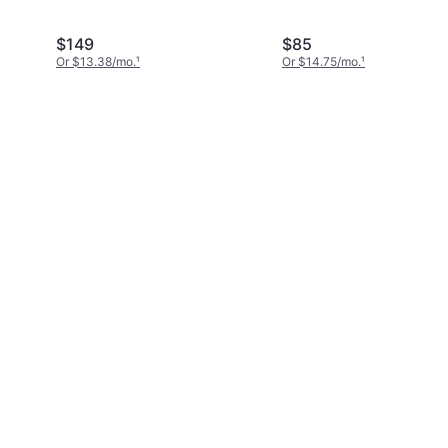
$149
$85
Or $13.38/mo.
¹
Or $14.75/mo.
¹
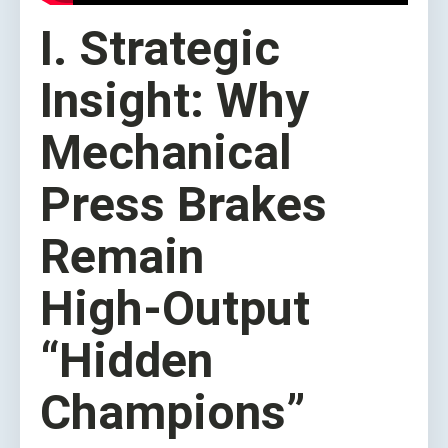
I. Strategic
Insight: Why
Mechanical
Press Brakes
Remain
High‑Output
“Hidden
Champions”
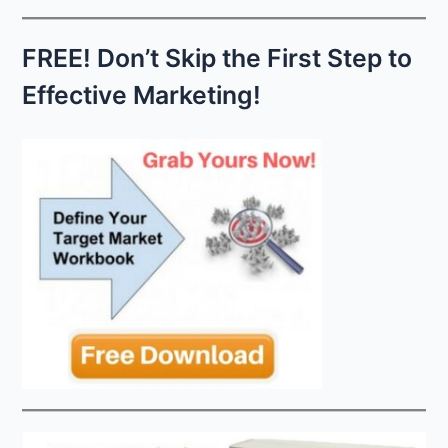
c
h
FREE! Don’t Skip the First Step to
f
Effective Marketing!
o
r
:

:::

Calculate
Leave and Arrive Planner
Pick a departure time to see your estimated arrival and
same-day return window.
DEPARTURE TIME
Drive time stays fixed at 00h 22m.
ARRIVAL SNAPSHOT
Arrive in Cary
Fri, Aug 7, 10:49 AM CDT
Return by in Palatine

:::

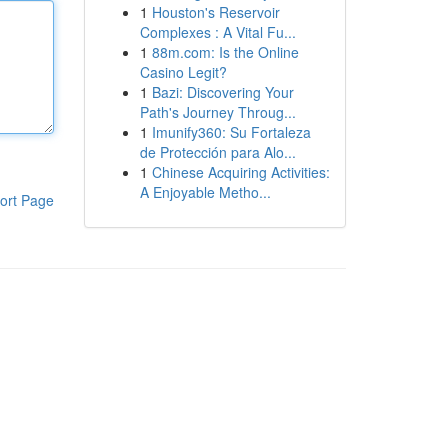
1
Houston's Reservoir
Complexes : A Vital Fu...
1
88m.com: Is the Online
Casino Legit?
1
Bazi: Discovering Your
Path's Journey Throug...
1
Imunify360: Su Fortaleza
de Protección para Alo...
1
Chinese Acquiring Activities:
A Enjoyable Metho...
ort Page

:::

■ Problem to work on: Copy out, word for word, the part of the entries above that begins at the line with "same-day return window." and ends at the line with "Return by in Palatine", including both.

■ Result:
same-day return window.
DEPARTURE TIME
Drive time stays fixed at 00h 22m.
ARRIVAL SNAPSHOT
Arrive in Cary
Fri, Aug 7, 10:49 AM CDT
Return by in Palatine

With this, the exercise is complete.